People are creative and resourceful during these challenging times as they cope with the extended shelter-in-place order. For some, it's a new project to meet the challenges of this new world.  

Two friends have found a way to use this time to help others by creating something that they hope will prevent the spread of the corona-virus.

They are working out of a warehouse in the South of Market neighborhood.

They're making plastic shields as a way to protect people who are working with the public during this crisis.

A laser cuts into a piece of acrylic, turning it into  a shield of sorts to protect against the airborne spread of coronavirus.

"This creates a barrier to help stop the spread of the virus through people going to visit essential businesses," said Micah Byrnes, the co-owner of a restaurant and nightclub who partner with friend Devon Meyers in this project they call "Viral Guards for Essential Workers."

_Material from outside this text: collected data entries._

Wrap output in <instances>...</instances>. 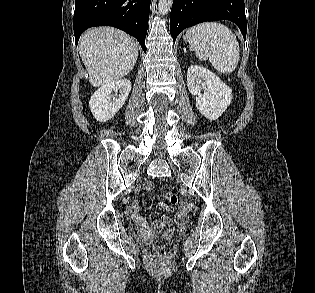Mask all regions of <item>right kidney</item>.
Wrapping results in <instances>:
<instances>
[{"label": "right kidney", "instance_id": "obj_1", "mask_svg": "<svg viewBox=\"0 0 315 293\" xmlns=\"http://www.w3.org/2000/svg\"><path fill=\"white\" fill-rule=\"evenodd\" d=\"M131 86L129 80L121 79L105 84L95 91L89 102L94 118L99 122H106L113 118L124 105Z\"/></svg>", "mask_w": 315, "mask_h": 293}]
</instances>
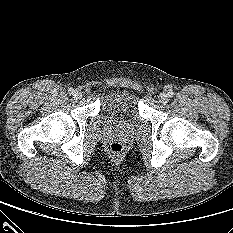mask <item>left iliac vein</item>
<instances>
[{
	"label": "left iliac vein",
	"instance_id": "4c4485c4",
	"mask_svg": "<svg viewBox=\"0 0 233 233\" xmlns=\"http://www.w3.org/2000/svg\"><path fill=\"white\" fill-rule=\"evenodd\" d=\"M168 100H169V97H168V95L166 93H161L159 95V102L161 104H166L168 102Z\"/></svg>",
	"mask_w": 233,
	"mask_h": 233
}]
</instances>
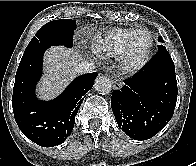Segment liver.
Masks as SVG:
<instances>
[{"instance_id":"obj_1","label":"liver","mask_w":196,"mask_h":166,"mask_svg":"<svg viewBox=\"0 0 196 166\" xmlns=\"http://www.w3.org/2000/svg\"><path fill=\"white\" fill-rule=\"evenodd\" d=\"M82 57L74 50L64 47H51L44 56L45 74L37 88L41 99H51L59 94L75 75V68Z\"/></svg>"}]
</instances>
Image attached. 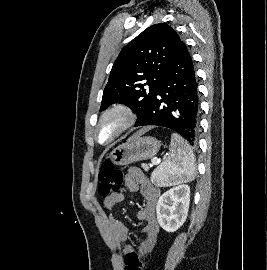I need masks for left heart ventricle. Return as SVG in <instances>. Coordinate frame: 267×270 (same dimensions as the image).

The viral guards are being made in this warehouse that stores beverages for catering events and festivals, a thriving business before the pandemic, now re-purposed.

Meyers, a laid off tech worker, is using skills he learned building art work for Burning Man to create these guards.

"Now, with the current situation, I'm kinda glad I can pivot to something that makes an impact," said Meyers.

The two friends are giving the viral guards away for free to businesses including restaurants, gas stations and convenience stores. 

With the shelter-in-place order extended, the friends say helping others also helps them.

"It feels a lot better than sitting around watching Netflix all day for sure," said Byrnes.

Using their own money and donations through word of mouth and a Gofundme, the two have already made dozens of the acrylic guards  and given away a handful so far this week including Chico's Pizza on 6th Street.

"I was hella happy, yeah," said Khaleel Almalak, manager with Chico's Pizza. Grateful and concerned about the spread of coronavirus, "I can't work from my house. I have to come here to survive with the business."

"Anything we can do to make people order delivery food and going shopping and going to the bank a little bit safer, I think we'll help those businesses grow," said Byrnes.

The two friends say they can make up to 30 "viral guards" a day. Most have gone to help businesses in SoMa.

They say their goal is to help as many small businesses as possible in San Francisco and eventually expand to other cities.